One of the things that I love about living in Toronto is the multiculturalism. Walk the streets, and you’ll see people of all colour, hear at least 150 different spoken languages (that’s how many the local 9-1-1 emergency service offers), and, best of all, experience restaurants from every country in the world. We’re blessed with very little cross-cultural violence, and lots of cross-cultural social mixing: my circle of friends includes people from Croatia, France, Australia, Serbia, Trinidad, Jamaica, England, the U.S. and Northern Ireland. I even mixed the Croatians and Serbians once, with nary a cross word spoken between them: it must be something in the water here.

One of Toronto’s biggest cross-cultural events is Caribana, which has its roots in the Trinidad and Tobago pre-Lent carnival: Trinidad, having a cultural mix of African and East Indian descendents itself, is the perfect inspiration for our cross-cultural party. This two-week-long party culminates in a huge parade along Toronto’s Lakeshore Blvd. on the Saturday of the August long weekend (the weekend that includes the first Monday in August), and during the two weeks of the festival, the city is awash with visitors attending Caribana parties, playing in soca and calypso bands, working on parade floats and — at an extravagant event two days before the parade — choosing the parade king and queen. The streets downtown, where I live, are exuberantly noisy with people until late at night, getting into the Caribana spirit; although I could live without the thumping bass from someone’s car parked outside my window at 2a.m., I appreciate that it’s a non-violent outlet for the heightened energy level in the city at this time of year.

This past Saturday’s parade was classic Caribana: a million (!) people peacefully gathered along the parade route to watch, listen and dance to the hours-long pageant of fabulous floats, exotically-attired dancers and mas’ (masquerade) bands. There’s fierce competition between the bands with their music, but the best part is the dancers and their costumes, and how they turn the parade into an audience-participation event by inspiring us all to dance at least a little as they gyrate past. In a previous year, I remember watching one beautiful woman in a costume that included a lot of feathers and not a lot of fabric as she danced up to one of the policemen along the parade route.

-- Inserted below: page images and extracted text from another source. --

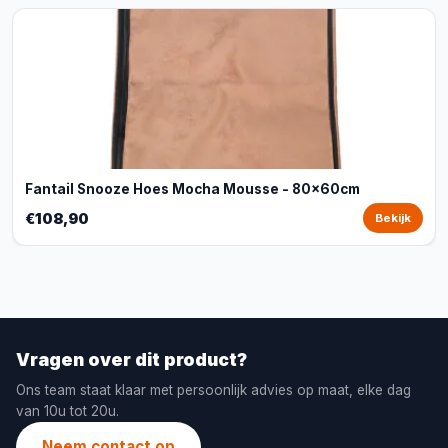
Fantail Snooze Hoes Mocha Mousse - 80x60cm
€108,90
Bekijk
Vragen over dit product?
Ons team staat klaar met persoonlijk advies op maat, elke dag
van 10u tot 20u.
Neem contact op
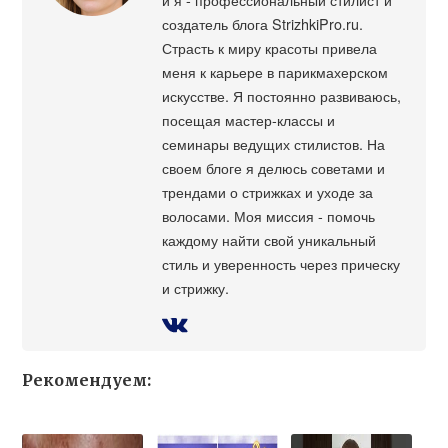
создатель блога StrizhkiPro.ru.
Страсть к миру красоты привела
меня к карьере в парикмахерском
искусстве. Я постоянно развиваюсь,
посещая мастер-классы и
семинары ведущих стилистов. На
своем блоге я делюсь советами и
трендами о стрижках и уходе за
волосами. Моя миссия - помочь
каждому найти свой уникальный
стиль и уверенность через прическу
и стрижку.
Рекомендуем:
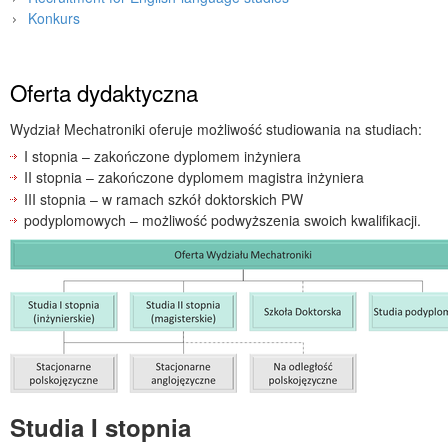
Konkurs
Strona główna
»
Kandydaci
»
Oferta dydaktyczna
Wydział Mechatroniki oferuje możliwość studiowania na studiach:
I stopnia – zakończone dyplomem inżyniera
II stopnia – zakończone dyplomem magistra inżyniera
III stopnia – w ramach szkół doktorskich PW
podyplomowych – możliwość podwyższenia swoich kwalifikacji.
Studia I stopnia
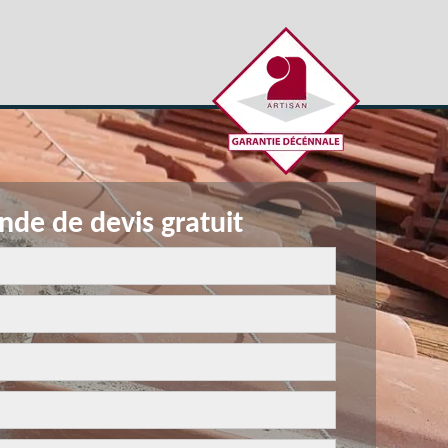
de de devis gratuit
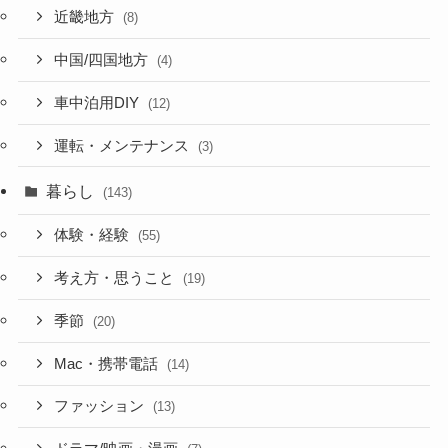
近畿地方
(8)
中国/四国地方
(4)
車中泊用DIY
(12)
運転・メンテナンス
(3)
暮らし
(143)
体験・経験
(55)
考え方・思うこと
(19)
季節
(20)
Mac・携帯電話
(14)
ファッション
(13)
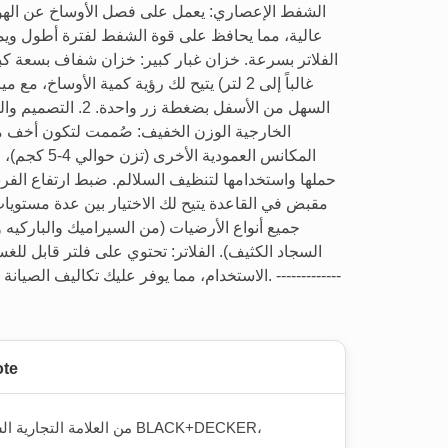
الشفط الإعصاري: يعمل على فصل الأوساخ عن الهوا
عالية، مما يحافظ على قوة الشفط لفترة أطول ويمن
الفلاتر بسرعة. ​خزان غبار كبير: خزان شفاف بسعة كب
غالباً إلى 2 لتر) يتيح لك رؤية كمية الأوساخ، مع 
السهل من الأسفل بضغطة زر واحدة.
الخارجية ​الوزن الخفيف: صُممت لتكون أخف
المكانس العمودية الأخرى 
حملها واستخدامها لتنظيف السلالم. ​ضبط ارتفاع الفر
مقبض في القاعدة يتيح لك الاختيار بين عدة مستويا
جميع أنواع الأرضيات (من السيراميك والباركيه و
السجاد الكثيف). ​الفلاتر: تحتوي على فلتر قابل للغ
الاستخدام، مما يوفر عليك تكاليف الصيا. -------------
ote
من العلامة التجارية الشهيرة BLACK+DECKER،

The cop tried to look blasé as the dancer turned her back to him and — grinning devilishly at the audience — shimmied right up rub full-length against him, dancing all the while, but he finally broke a smile and shuffled to the music, to the applause of those standing around. That moment: blazing sun, the breeze off the lake, calypso music, visual overload from the decorative floats and dancers, crowds pressing in on all sides, and that tiny black woman making that big white cop break his facade and be human for our amusement — that moment will always represent Caribana for me.